June 10, 2026, 8:45 pm

BD economy crosses half-trillion-dollar mark

  • Update Time : Wednesday, June 10, 2026


TDS Desk:



Bangladesh’s gross domestic product (GDP) growth for the outgoing FY2025-26 has been provisionally estimated at 4.14%, slightly higher than the 3.49% in FY2024-25.

According to data released by the Bangladesh Bureau of Statistics (BBS) today (10 June), for the very first time, the size of the economy at current prices stood at Tk61,20,209 crore – approximately $501 billion – in FY26, up from Tk55,15,026 crore, or $456 billion, in FY25.

Sector-wise data showed that the agriculture sector maintained positive momentum during FY26. Growth in the sector rose to 2.78% this fiscal year from 2.42% in FY25.

However, industrial growth slowed during the period. The provisional estimate for the sector stood at 2.86%, down from 3.71% in FY25.

The services sector recorded a modest improvement, with growth rising to 4.59% in FY26 from 4.35% in the previous fiscal year.

Despite the increase in overall GDP growth, both investment and savings ratios declined.

The investment-to-GDP ratio fell to 27.93% in FY26 from 28.54% in FY25. Domestic savings also declined to 21.38%, while national savings dropped to 26.93%.

Meanwhile, per capita income increased to Tk3,68,873 or $3,020 in FY26, up from Tk3,34,511 or $2,769 in the previous fiscal year.

According to economists, the decline in investment and savings despite higher GDP growth signals underlying vulnerabilities in the economy and could affect long-term growth momentum.

On GDP reaching $501 billion, Professor Sayema Haque Bidisha of the Economics Department at the University of Dhaka said, “An increase in the size of GDP and per capita income is certainly a positive development. It indicates that the economy is gradually recovering. However, we should not focus solely on the size of growth; we must also examine how widely the benefits of that growth are being distributed.”

She added that political and economic stability play a crucial role in attracting investment, as investors generally seek environments that offer stability and predictability.

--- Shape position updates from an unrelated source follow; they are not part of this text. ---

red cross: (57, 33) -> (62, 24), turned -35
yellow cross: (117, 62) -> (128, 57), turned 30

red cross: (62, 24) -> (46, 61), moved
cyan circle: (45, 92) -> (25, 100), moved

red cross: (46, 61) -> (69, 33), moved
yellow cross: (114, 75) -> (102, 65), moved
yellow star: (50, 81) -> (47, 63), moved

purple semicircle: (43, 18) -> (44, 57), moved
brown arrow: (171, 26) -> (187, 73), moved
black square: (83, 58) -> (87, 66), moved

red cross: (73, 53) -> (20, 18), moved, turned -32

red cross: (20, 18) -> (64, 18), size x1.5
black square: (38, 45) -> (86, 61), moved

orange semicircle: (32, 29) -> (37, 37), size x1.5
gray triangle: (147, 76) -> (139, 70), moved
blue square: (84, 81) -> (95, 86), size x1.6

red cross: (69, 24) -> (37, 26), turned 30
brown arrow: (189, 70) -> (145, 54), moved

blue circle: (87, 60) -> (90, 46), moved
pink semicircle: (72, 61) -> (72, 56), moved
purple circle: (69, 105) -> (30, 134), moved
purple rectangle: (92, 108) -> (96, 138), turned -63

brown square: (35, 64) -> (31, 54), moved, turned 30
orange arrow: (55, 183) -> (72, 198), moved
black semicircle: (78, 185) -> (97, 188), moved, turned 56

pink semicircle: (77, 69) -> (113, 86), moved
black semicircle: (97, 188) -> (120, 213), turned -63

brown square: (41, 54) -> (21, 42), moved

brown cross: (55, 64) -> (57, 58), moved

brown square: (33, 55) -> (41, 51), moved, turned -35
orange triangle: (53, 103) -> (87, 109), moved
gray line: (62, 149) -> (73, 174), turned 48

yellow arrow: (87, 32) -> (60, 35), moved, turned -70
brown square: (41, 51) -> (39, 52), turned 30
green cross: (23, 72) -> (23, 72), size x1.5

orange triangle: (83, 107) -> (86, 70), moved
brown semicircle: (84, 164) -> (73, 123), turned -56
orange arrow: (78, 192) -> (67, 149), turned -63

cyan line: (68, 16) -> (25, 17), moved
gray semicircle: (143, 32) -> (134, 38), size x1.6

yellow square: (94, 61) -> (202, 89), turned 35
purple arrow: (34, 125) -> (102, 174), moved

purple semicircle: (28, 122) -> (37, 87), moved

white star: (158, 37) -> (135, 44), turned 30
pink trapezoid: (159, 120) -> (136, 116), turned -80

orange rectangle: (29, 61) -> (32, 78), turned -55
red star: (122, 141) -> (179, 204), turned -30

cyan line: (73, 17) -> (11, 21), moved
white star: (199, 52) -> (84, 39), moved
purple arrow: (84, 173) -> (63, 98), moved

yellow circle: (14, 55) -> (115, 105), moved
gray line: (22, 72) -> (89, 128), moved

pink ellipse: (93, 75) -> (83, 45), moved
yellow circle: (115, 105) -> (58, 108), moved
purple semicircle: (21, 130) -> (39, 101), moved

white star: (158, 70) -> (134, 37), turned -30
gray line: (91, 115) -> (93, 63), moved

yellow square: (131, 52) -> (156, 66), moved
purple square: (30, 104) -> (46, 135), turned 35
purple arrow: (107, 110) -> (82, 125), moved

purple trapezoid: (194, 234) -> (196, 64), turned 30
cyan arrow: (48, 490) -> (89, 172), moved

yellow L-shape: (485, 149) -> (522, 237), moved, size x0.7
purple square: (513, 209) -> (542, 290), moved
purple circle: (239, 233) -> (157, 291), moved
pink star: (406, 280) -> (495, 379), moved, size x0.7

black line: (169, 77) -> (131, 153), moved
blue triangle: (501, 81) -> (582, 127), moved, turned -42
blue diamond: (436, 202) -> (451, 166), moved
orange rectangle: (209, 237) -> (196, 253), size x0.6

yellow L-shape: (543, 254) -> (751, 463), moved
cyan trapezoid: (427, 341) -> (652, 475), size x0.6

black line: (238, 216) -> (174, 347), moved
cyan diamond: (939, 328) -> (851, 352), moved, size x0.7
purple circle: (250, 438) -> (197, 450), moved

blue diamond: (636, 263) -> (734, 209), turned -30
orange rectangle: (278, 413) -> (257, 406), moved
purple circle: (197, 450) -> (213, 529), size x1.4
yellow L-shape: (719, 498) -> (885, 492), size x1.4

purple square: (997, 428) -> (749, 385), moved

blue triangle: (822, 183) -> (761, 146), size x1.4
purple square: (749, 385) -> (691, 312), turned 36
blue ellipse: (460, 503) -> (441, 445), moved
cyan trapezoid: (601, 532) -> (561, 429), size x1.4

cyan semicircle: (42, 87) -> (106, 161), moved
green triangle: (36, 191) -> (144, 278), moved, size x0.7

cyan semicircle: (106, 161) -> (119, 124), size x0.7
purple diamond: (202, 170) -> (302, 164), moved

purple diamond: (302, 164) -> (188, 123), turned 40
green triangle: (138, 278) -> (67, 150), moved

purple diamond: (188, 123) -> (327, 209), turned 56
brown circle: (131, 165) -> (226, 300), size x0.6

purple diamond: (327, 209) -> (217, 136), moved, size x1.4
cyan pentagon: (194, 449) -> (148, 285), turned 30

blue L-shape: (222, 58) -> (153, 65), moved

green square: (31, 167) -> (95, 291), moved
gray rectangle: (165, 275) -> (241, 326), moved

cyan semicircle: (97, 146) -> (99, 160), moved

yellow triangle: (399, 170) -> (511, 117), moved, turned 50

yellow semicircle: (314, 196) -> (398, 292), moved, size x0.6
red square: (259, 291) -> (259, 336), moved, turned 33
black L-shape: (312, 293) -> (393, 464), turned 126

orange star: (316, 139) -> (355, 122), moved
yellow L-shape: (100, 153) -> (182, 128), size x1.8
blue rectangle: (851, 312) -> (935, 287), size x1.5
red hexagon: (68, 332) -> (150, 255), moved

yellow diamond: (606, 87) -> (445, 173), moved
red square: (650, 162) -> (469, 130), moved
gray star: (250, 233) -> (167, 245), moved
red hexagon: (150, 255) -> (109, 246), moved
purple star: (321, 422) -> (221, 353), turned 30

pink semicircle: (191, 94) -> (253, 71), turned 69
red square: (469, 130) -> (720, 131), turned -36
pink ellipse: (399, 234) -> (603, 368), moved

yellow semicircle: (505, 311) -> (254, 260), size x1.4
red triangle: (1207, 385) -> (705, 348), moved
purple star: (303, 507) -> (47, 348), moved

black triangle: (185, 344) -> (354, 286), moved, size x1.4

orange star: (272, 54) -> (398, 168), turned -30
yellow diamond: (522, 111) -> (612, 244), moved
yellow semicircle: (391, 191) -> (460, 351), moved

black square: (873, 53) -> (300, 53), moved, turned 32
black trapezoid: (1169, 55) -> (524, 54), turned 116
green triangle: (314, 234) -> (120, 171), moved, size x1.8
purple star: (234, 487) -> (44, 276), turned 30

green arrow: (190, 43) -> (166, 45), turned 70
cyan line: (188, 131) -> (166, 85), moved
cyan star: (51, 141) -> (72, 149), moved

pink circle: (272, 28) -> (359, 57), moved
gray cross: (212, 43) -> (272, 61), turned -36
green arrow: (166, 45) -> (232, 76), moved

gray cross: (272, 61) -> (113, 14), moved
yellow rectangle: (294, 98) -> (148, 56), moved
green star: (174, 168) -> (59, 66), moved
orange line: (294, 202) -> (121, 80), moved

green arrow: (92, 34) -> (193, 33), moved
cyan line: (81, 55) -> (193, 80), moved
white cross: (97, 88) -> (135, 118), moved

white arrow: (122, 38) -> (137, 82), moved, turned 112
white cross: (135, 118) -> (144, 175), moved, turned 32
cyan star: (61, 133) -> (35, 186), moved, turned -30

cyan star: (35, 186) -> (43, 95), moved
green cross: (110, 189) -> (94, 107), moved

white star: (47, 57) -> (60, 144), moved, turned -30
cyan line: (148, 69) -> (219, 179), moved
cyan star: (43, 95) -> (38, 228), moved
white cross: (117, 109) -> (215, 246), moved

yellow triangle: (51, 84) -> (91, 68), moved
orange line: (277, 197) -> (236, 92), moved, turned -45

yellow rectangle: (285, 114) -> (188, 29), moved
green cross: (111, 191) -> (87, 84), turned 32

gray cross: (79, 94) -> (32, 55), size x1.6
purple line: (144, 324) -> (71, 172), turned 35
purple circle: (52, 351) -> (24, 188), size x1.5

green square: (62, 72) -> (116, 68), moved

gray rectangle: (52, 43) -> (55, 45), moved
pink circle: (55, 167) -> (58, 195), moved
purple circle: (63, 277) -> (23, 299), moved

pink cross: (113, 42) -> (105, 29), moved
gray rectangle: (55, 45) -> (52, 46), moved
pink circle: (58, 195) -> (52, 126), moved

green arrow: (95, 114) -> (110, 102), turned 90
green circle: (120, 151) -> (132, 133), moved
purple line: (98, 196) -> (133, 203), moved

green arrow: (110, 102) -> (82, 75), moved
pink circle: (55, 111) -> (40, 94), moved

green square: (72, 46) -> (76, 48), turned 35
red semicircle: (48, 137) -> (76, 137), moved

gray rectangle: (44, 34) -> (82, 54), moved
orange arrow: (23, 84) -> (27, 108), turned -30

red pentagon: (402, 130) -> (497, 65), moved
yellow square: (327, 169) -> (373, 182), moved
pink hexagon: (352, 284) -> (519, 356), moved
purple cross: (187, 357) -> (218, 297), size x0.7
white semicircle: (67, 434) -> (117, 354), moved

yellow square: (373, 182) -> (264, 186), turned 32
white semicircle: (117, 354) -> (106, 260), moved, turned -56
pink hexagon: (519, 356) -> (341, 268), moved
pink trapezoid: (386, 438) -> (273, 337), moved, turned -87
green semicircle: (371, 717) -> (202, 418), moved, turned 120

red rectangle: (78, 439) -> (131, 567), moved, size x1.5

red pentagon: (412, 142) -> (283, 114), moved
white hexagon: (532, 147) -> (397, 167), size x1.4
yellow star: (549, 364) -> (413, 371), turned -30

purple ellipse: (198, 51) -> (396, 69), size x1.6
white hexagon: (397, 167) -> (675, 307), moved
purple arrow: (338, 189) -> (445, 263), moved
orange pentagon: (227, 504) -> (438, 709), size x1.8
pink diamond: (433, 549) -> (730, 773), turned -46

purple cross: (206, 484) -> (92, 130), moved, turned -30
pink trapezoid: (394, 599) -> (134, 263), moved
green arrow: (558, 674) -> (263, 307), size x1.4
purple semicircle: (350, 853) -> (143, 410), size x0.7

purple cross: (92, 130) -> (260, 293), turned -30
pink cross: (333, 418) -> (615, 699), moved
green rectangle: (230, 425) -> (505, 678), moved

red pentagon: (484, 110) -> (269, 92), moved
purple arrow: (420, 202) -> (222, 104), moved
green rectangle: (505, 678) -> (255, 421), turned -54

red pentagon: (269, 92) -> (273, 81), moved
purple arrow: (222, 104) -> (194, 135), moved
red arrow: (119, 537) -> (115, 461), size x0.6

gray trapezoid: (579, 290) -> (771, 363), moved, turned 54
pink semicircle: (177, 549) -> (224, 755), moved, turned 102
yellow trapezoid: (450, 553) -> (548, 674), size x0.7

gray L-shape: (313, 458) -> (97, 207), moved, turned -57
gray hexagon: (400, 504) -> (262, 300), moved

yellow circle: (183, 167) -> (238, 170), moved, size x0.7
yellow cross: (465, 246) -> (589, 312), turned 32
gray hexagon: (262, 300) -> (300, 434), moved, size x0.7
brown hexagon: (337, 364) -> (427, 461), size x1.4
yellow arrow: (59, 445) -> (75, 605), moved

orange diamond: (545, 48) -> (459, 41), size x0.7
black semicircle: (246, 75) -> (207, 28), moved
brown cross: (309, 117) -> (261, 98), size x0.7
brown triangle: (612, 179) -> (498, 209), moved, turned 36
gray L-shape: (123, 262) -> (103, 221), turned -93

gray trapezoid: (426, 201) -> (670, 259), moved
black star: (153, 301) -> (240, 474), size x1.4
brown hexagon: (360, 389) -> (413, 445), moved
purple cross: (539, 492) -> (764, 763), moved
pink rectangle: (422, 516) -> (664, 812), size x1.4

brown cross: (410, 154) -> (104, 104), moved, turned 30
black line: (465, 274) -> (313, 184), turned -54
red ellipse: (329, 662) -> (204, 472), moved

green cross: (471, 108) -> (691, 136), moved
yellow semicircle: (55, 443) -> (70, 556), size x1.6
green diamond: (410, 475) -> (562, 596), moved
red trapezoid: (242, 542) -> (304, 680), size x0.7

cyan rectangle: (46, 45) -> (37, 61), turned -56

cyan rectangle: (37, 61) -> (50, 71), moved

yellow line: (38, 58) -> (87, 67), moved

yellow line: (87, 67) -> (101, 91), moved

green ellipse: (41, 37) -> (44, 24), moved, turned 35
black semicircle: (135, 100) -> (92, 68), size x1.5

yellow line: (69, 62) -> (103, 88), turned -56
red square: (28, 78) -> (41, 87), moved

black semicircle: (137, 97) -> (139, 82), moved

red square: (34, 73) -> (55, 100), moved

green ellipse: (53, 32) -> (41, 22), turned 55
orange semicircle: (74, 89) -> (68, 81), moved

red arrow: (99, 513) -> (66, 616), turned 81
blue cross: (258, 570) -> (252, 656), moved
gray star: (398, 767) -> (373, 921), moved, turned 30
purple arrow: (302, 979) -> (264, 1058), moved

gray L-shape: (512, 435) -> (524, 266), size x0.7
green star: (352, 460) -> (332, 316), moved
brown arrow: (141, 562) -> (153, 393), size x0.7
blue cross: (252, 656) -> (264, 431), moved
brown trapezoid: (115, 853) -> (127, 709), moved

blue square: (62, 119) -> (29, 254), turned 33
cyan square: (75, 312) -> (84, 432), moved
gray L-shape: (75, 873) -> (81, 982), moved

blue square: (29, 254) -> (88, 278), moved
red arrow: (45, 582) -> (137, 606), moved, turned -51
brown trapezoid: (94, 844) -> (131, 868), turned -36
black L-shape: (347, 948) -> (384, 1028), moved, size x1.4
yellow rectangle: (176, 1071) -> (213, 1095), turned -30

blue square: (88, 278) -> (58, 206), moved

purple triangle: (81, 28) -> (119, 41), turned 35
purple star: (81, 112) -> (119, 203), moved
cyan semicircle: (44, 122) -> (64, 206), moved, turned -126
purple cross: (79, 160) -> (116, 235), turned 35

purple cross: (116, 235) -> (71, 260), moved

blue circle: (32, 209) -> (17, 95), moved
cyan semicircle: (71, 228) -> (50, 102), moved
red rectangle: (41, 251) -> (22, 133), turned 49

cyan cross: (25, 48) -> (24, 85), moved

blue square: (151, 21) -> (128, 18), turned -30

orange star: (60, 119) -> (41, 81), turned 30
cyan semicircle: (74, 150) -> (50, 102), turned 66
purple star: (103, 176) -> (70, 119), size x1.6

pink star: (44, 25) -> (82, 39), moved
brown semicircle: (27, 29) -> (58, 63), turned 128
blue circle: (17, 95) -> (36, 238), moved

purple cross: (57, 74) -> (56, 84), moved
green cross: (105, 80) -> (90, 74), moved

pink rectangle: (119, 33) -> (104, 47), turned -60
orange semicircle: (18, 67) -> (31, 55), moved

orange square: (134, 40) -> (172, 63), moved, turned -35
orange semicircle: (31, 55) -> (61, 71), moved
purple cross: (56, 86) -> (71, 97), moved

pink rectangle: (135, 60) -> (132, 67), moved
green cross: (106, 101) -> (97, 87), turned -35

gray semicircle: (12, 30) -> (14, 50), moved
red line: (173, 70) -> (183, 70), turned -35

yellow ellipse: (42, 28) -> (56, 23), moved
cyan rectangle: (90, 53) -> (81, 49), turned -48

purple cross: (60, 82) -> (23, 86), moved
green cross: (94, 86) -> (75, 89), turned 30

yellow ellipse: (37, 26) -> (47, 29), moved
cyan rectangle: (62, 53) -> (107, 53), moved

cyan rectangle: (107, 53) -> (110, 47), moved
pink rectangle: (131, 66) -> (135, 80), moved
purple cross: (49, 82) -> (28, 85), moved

On GDP growth, Bidisha said overall growth is a positive sign, but the country’s objective should be to ensure growth that is sustainable, inclusive and employment-oriented, particularly through the manufacturing sector.

“GDP growth is undoubtedly an important indicator. But even more important is the quality of that growth. We need to understand how the growth is being generated, which sectors are driving it, and how much of its benefits are reaching ordinary people,” she said.

She stressed that growth should not be evaluated solely based on numbers. “Rather, we should assess whether the growth is inclusive. A slight increase or decrease in growth in a single year is not a major issue; what matters is the long-term structure of growth and its overall impact.”

Professor Bidisha noted that expecting very high growth in the agricultural sector is not realistic because the sector operates within natural constraints.

However, she said the overall increase in growth is a positive signal for the economy and suggests that economic activities are gradually regaining momentum.

The professor expressed particular concern over the slowdown in industrial growth, especially in the manufacturing sector.

“For a country’s structural economic transformation, the manufacturing sector is extremely important. A significant share of future growth is expected to come from this sector. Therefore, a slowdown in manufacturing growth should serve as a warning sign for us,” she said.

Professor Bidisha further noted that the sluggish pace of private-sector investment and the negative trend in manufacturing deserve serious attention from policymakers, as these sectors serve as the primary driving forces of the economy.

Emphasising the link between growth and employment, she said, “Employment is the main channel through which the benefits of growth reach ordinary people. However, past experience shows that job creation has not kept pace with economic growth, particularly in the industrial and service sectors. As a result, even when growth occurs, its benefits do not reach everyone.”

She said future policymaking should prioritise forms of growth that generate employment opportunities and help reduce income inequality.